Jessica Faul, an associate professor of research at ISR’s Survey Research Center, and Eileen Crimmins, AARP Professor of Gerontology at the University of Southern California, found that examining epigenetic changes to the human genome, such as DNA methylation, can offer some ability to predict future health outcomes.
“Our main aim was to use data from a nationally representative and diverse sample to see whether biological age acceleration as measured from DNA methylation was predictive of health outcomes and mortality.” said Faul. “And it turned out that is largely the case. You can use certain DNA methylation markers to predict age and age-related outcomes quite well.”
Methylation is a process by which genes are regulated over time. The research Faul and Crimmins have published suggests that tracking methylation can help us measure biological age acceleration. Previous studies have looked at summary indicators for rates of aging, but many have been applied to smaller samples. This project examines a large, representative sample of the United States’ population, strengthening the conclusions drawn from the research.
“For years, we’ve been using things like hypertension and cholesterol and weight as health indicators, things that are downstream than this. The idea is we’re trying to get (at) more basic processes of aging in this sample population,” said Crimmins. “I think the bottom line from this paper is yes, epigenetic aging and DNA methylation adds something to what we could do without this measure; i.e we’re explaining a little bit more of the health outcomes than we did before, but we are not explaining much of the population difference in the rate of aging.”
Faul and Crimmins analyzed data from 3,581 adult participants with a median age of 68 years, evaluating their models’ predictive ability for age-related health outcomes. And while epigenetic aging processes such as DNA methylation do show some promise, both Faul and Crimmins are cautious about labeling it a cure-all for analyzing this kind of data.
“There are probably social as well as biological mechanisms we still need to measure better.. But this isn’t a be all and end all. It doesn’t get you a lot further,” said Crimmins.
However, it could present a promising option for addressing certain health issues within the United States’ population. DNA methylation occurs in line with other social factors, such as a respondent’s socioeconomic status or demographic background, in addition to being affected by health behaviors, such as smoking or heavy alcohol consumption. Adding a new data point to the aging picture could help set policy that helps improve population health.
“We used to be working at the clinical level of biomarkers, and we were putting together many, many of the clinical indicators to indicate biological age,” said Crimmins. “Now we’re at a different level, down at the molecular and cellular level. If we can do a good job of actually, capturing the long run outcome in some of these earlier life measures, you could potentially treat the processes that lead to diseases and other negative health outcomes.”

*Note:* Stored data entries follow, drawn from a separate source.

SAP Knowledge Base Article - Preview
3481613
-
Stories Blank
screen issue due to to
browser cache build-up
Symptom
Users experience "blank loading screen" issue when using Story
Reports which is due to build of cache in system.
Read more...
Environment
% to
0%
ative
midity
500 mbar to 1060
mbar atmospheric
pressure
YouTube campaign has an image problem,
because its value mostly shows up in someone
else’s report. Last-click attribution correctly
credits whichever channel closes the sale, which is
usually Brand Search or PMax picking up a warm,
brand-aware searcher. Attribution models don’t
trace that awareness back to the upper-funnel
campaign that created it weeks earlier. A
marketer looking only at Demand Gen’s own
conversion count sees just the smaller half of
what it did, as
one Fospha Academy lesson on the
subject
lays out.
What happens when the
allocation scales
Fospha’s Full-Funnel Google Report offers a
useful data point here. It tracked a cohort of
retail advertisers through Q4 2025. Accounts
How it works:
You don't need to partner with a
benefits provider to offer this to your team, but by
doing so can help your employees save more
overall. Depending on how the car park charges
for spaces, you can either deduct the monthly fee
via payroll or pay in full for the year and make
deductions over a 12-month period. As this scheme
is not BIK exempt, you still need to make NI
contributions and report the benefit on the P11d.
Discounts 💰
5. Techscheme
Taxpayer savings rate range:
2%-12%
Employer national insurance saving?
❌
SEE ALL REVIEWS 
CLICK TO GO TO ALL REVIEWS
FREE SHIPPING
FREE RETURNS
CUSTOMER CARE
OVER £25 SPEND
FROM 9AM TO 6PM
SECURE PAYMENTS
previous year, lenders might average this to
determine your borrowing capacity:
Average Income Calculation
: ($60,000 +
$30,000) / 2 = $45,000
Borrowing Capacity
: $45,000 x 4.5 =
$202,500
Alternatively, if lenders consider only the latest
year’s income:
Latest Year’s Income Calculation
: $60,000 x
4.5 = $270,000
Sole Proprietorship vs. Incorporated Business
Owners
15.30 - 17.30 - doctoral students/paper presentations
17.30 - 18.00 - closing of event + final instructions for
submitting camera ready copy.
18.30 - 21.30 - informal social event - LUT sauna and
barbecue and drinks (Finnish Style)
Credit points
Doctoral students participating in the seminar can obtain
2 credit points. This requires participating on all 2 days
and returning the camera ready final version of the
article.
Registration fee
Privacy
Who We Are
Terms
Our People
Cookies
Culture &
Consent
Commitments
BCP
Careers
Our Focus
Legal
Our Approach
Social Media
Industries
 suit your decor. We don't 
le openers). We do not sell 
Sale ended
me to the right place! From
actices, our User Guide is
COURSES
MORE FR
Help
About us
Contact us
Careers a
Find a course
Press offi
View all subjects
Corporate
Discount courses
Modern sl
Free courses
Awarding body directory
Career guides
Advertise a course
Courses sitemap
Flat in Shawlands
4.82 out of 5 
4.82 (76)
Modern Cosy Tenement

But regardless of where it fits, Faul and Crimmins believe they have added an important piece to the puzzle of aging.
“DNA methylation is a robust predictor of later life outcomes, but does not take away the importance of social and demographic and health behaviors in predicting those outcomes,” said Faul. “It’s a piece of the puzzle, but only a piece of it.”
Three grants from the National Institute on Aging (NIA) supported this research, and an additional NIA grant supports the Health and Retirement Study. The full text of this paper is available in the Proceedings of the National Academy of Sciences of the United States of America (PNAS) and online as of February 20, 2023.